There’s this lady who really just rubs me the wrong way – ha, ha, ha. The way she moves, the way she talks, and what she says are just a few things that get under my skin. While lying on the table face down, she kicks her legs vigorously, her feet kicking so hard making the  most annoying sound over and over and over. There are times I almost scream “STOP KICKING YOUR LEGS, YOU JERK!!!” I haven’t done that yet, but God, I want to! She doesn’t stop talking from the time she walks in the office, never staying on one subject longer than a minute and a half. She tells me she has restless leg syndrome, but I want to ask her if she’s sure doesn’t have ADHD as well. All signs I see point to yes. Then, what she talks about I cannot write, but I will say this – it’s totally inappropriate for any age to read. She has the ability to offend any age, race, or gender, and she doesn’t even realize she’s doing it. She was not taught that words have such an impact on people’s feelings.

So, you now know that I am writing about a woman who kicks her legs non stop, talks just as much as she kicks, and she talks about subjects totally off limits. Oh yeah, she talks really loud. Like, really, really loud. I’m massaging this woman one sunny afternoon, she was talking and would just not shut up, and I was not listening to her like I had grown accustomed to doing. Blah, blah, blah. Rub, rub, rub. I shorted her five minutes because she started running her mouth, and kicking her legs like she was swimming an olympic size swimming pool. I told her I was done and that I would meet her up at the front. I exited the room quickly, and then met the chiropractor I work with out in the hall.

He and I were talking about what she wanted to talk about, what I allowed her to talk about, and what I blocked out. As he and I were laughing, all of a sudden the door to the room she was in flew open and there she was holding the garbage bag that used to be in my trash can. She walked up to me and handed the bag without saying a word.

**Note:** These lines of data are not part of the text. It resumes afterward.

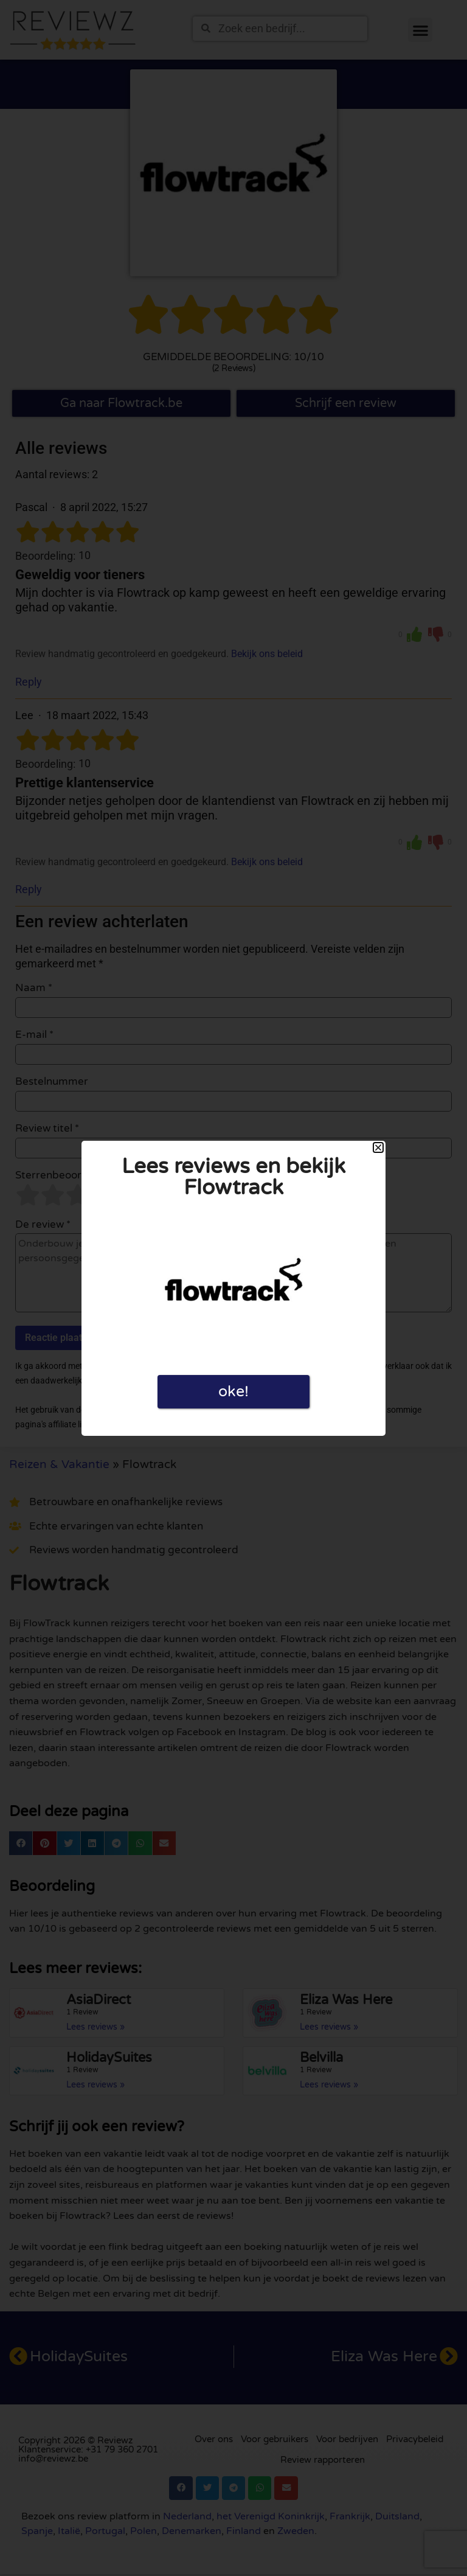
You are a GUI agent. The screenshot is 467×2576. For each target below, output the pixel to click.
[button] (378, 1147)
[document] (233, 1288)
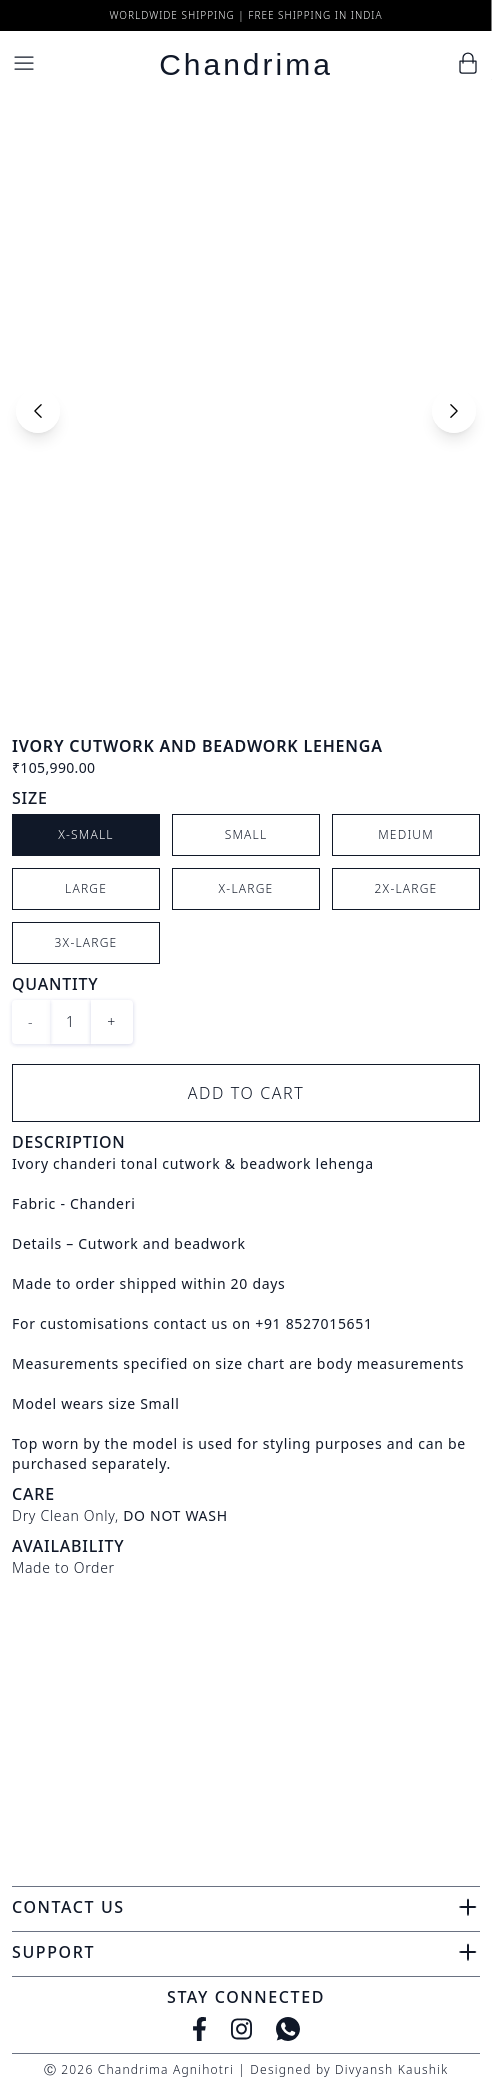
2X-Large (406, 888)
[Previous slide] (38, 411)
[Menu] (24, 63)
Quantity (55, 984)
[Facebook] (199, 2029)
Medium (406, 834)
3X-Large (86, 942)
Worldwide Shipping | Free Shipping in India (245, 15)
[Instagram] (241, 2029)
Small (246, 834)
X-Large (246, 888)
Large (86, 888)
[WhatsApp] (288, 2029)
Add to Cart (246, 1093)
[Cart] (468, 63)
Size (30, 798)
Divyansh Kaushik (391, 2069)
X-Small (86, 834)
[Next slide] (454, 411)
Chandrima (246, 64)
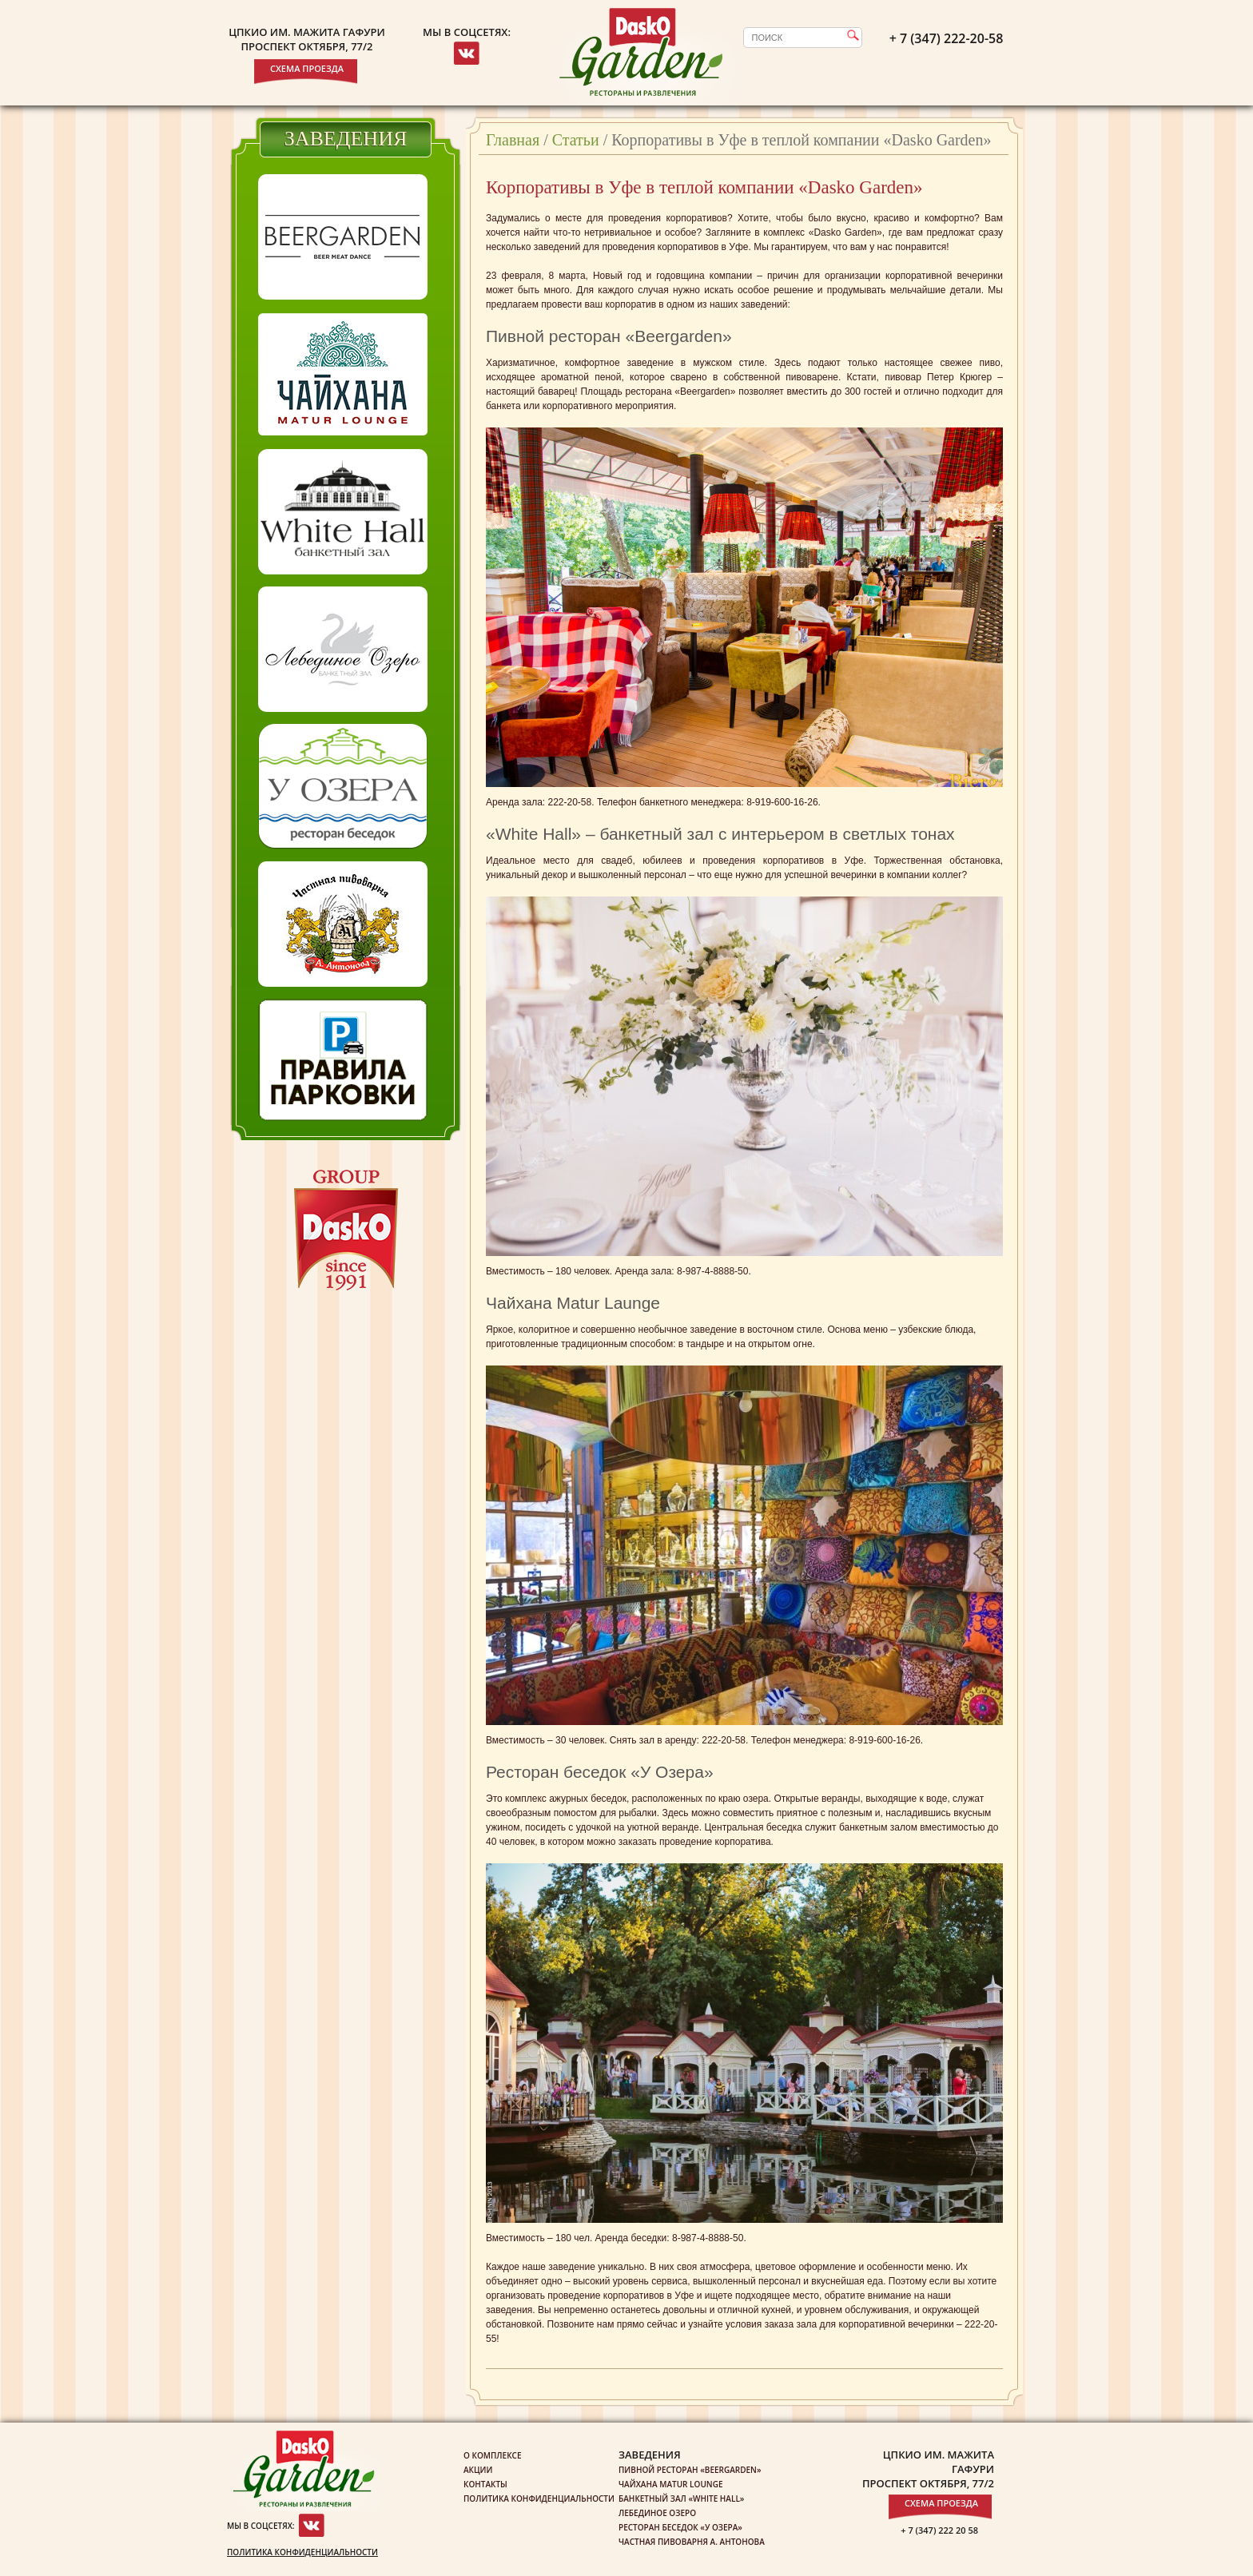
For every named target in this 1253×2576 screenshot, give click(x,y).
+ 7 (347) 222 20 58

“You don’t have to take the garbage out,” I told her.

“Oh yes I do, trust me,” she said.

“Why? What did you do?” I asked.

“I peed in it,” she admitted.

“What the hell is wrong with you? I have wondered that for quite a while, and now after you peed in my trash can, I think I have enough of a reason to ask,” I said.

“I just couldn’t make it to the bathroom, that’s all,” she said.

“No, that’s not all. You have a problem. You can’t control your legs, your language, and apparently, you can’t control your piss. You will take that out to the dumpster. I’ll show you where it is,” I told her.

What the f%*k is wrong with some people? I could not believe I was looking at a garbage bag full of pee pee. A) The bag was one of those thin kind, so at any moment it could give way with what was once in her bladder. B) Most women have bad aim, and if you’re a woman you know by the condition of public toilet seats. Most likely she dripped yellow liquid all over the bag, inside and out, and I was not touching it.

She walked the bag out to the dumpster and did not walk back into the office – that day. She came back and wanted more massage. I’m not good at saying no so there she was, kicking and screaming. The piss never came up in conversation again, and she never took a piss in my bag again either.